— SOURCE DATA —
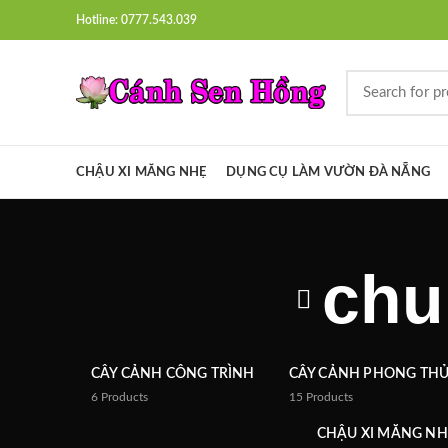
Hotline: 0777.543.039
CHẬU XI MĂNG NHẸ
DỤNG CỤ LÀM VƯỜN ĐÀ NẴNG
chu
CÂY CẢNH CÔNG TRÌNH
CÂY CẢNH PHONG TH
6
Products
15
Products
CHẬU XI MĂNG NH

— EXERCISE GOAL —
The records above are to be restated word for word, with every picture left out.

— RESULT —
Hotline: 0777.543.039
CHẬU XI MĂNG NHẸ
DỤNG CỤ LÀM VƯỜN ĐÀ NẴNG
chu
CÂY CẢNH CÔNG TRÌNH
CÂY CẢNH PHONG TH
6
Products
15
Products
CHẬU XI MĂNG NH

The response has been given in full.